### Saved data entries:

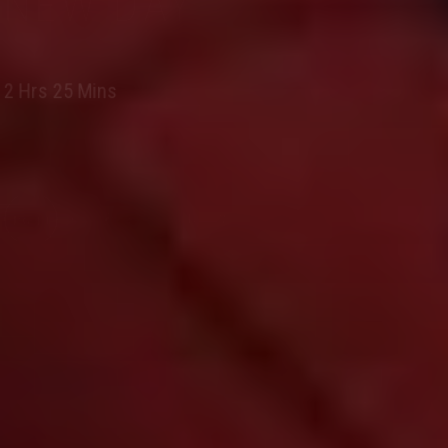
NEW DAY
2 Hrs 25 Mins
BOOK NOW
PG 13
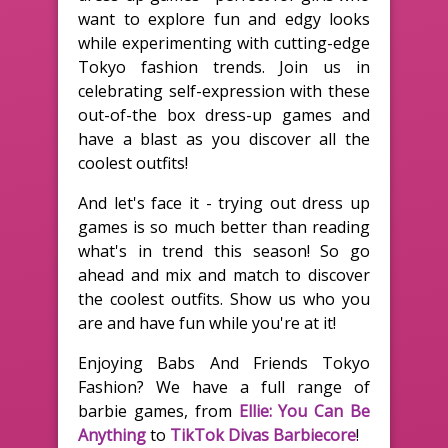
want to explore fun and edgy looks
while experimenting with cutting-edge
Tokyo fashion trends. Join us in
celebrating self-expression with these
out-of-the box dress-up games and
have a blast as you discover all the
coolest outfits!
And let's face it - trying out dress up
games is so much better than reading
what's in trend this season! So go
ahead and mix and match to discover
the coolest outfits. Show us who you
are and have fun while you're at it!
Enjoying Babs And Friends Tokyo
Fashion? We have a full range of
barbie games, from
Ellie: You Can Be
Anything
to
TikTok Divas Barbiecore
!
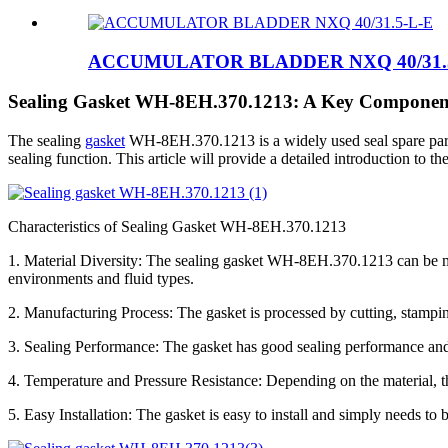
ACCUMULATOR BLADDER NXQ 40/31.
Sealing Gasket WH-8EH.370.1213: A Key Component 
The sealing
gasket
WH-8EH.370.1213 is a widely used seal spare part in
sealing function. This article will provide a detailed introduction to t
Characteristics of Sealing Gasket WH-8EH.370.1213
1. Material Diversity: The sealing gasket WH-8EH.370.1213 can be made
environments and fluid types.
2. Manufacturing Process: The gasket is processed by cutting, stampin
3. Sealing Performance: The gasket has good sealing performance and 
4. Temperature and Pressure Resistance: Depending on the material, t
5. Easy Installation: The gasket is easy to install and simply needs t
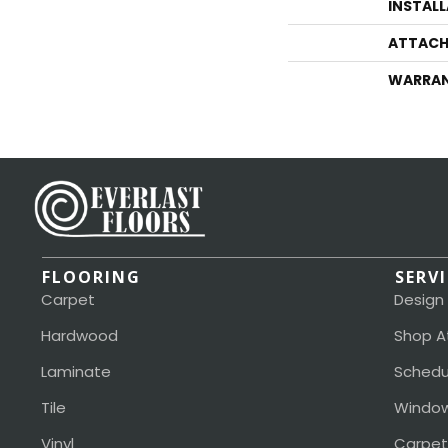
INSTAL
ATTACH
WARRA
FLOORING
SERV
Carpet
Design
Hardwood
Shop A
Laminate
Schedu
Tile
Window
Vinyl
Carpet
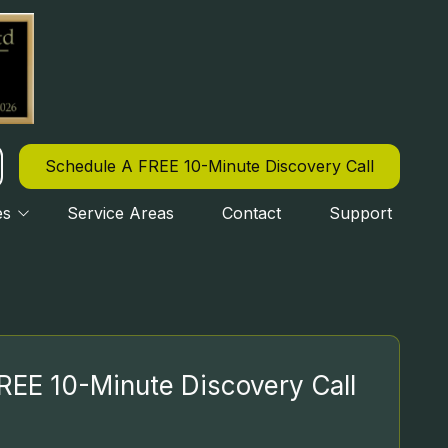
Schedule A FREE 10-Minute Discovery Call
es
Service Areas
Contact
Support
CYBERSECURITY
OURLY IT SUPPORT
REE 10-Minute Discovery Call
IPAA COMPLIANCE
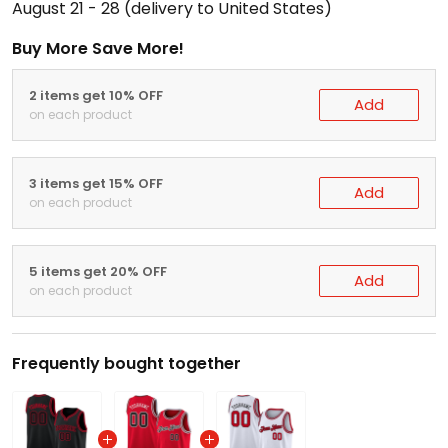
August 21 - 28
(delivery to United States)
Buy More Save More!
2 items get 10% OFF
Add
on each product
3 items get 15% OFF
Add
on each product
5 items get 20% OFF
Add
on each product
Frequently bought together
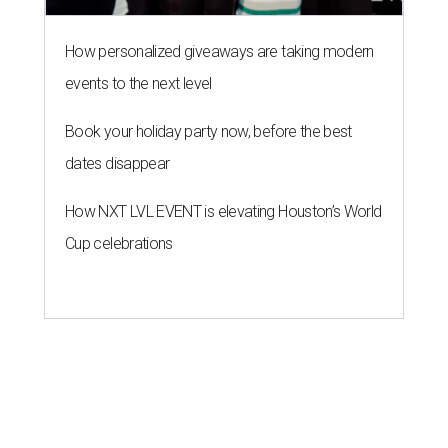
How personalized giveaways are taking modern
events to the next level
Book your holiday party now, before the best
dates disappear
How NXT LVL EVENT is elevating Houston’s World
Cup celebrations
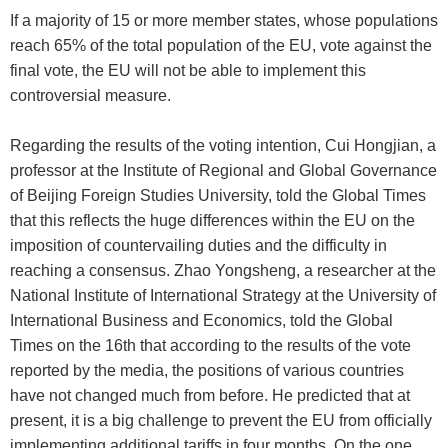
If a majority of 15 or more member states, whose populations
reach 65% of the total population of the EU, vote against the
final vote, the EU will not be able to implement this
controversial measure.
Regarding the results of the voting intention, Cui Hongjian, a
professor at the Institute of Regional and Global Governance
of Beijing Foreign Studies University, told the Global Times
that this reflects the huge differences within the EU on the
imposition of countervailing duties and the difficulty in
reaching a consensus. Zhao Yongsheng, a researcher at the
National Institute of International Strategy at the University of
International Business and Economics, told the Global
Times on the 16th that according to the results of the vote
reported by the media, the positions of various countries
have not changed much from before. He predicted that at
present, it is a big challenge to prevent the EU from officially
implementing additional tariffs in four months. On the one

### WORK TASK:
Would you please set down the data above again exactly, without its pictures?

### RESPONSE TO THIS EXERCISE:
NEW DAY
2 Hrs 25 Mins
BOOK NOW
PG 13
want to explore fun and edgy looks
while experimenting with cutting-edge
Tokyo fashion trends. Join us in
celebrating self-expression with these
out-of-the box dress-up games and
have a blast as you discover all the
coolest outfits!
And let's face it - trying out dress up
games is so much better than reading
what's in trend this season! So go
ahead and mix and match to discover
the coolest outfits. Show us who you
are and have fun while you're at it!
Enjoying Babs And Friends Tokyo
Fashion? We have a full range of
barbie games, from
Ellie: You Can Be
Anything
to
TikTok Divas Barbiecore
!
ACCUMULATOR BLADDER NXQ 40/31.
Sealing Gasket WH-8EH.370.1213: A Key Component 
The sealing
gasket
WH-8EH.370.1213 is a widely used seal spare part in
sealing function. This article will provide a detailed introduction to t
Characteristics of Sealing Gasket WH-8EH.370.1213
1. Material Diversity: The sealing gasket WH-8EH.370.1213 can be made
environments and fluid types.
2. Manufacturing Process: The gasket is processed by cutting, stampin
3. Sealing Performance: The gasket has good sealing performance and 
4. Temperature and Pressure Resistance: Depending on the material, t
5. Easy Installation: The gasket is easy to install and simply needs t
INSTAL
ATTACH
WARRA
FLOORING
SERV
Carpet
Design
Hardwood
Shop A
Laminate
Schedu
Tile
Window
Vinyl
Carpet
Schedule A FREE 10-Minute Discovery Call
es
Service Areas
Contact
Support
CYBERSECURITY
OURLY IT SUPPORT
REE 10-Minute Discovery Call
IPAA COMPLIANCE
August 21 - 28
(delivery to United States)
Buy More Save More!
2 items get 10% OFF
Add
on each product
3 items get 15% OFF
Add
on each product
5 items get 20% OFF
Add
on each product
Frequently bought together
How personalized giveaways are taking modern
events to the next level
Book your holiday party now, before the best
dates disappear
How NXT LVL EVENT is elevating Houston’s World
Cup celebrations
If a majority of 15 or more member states, whose populations
reach 65% of the total population of the EU, vote against the
final vote, the EU will not be able to implement this
controversial measure.
Regarding the results of the voting intention, Cui Hongjian, a
professor at the Institute of Regional and Global Governance
of Beijing Foreign Studies University, told the Global Times
that this reflects the huge differences within the EU on the
imposition of countervailing duties and the difficulty in
reaching a consensus. Zhao Yongsheng, a researcher at the
National Institute of International Strategy at the University of
International Business and Economics, told the Global
Times on the 16th that according to the results of the vote
reported by the media, the positions of various countries
have not changed much from before. He predicted that at
present, it is a big challenge to prevent the EU from officially
implementing additional tariffs in four months. On the one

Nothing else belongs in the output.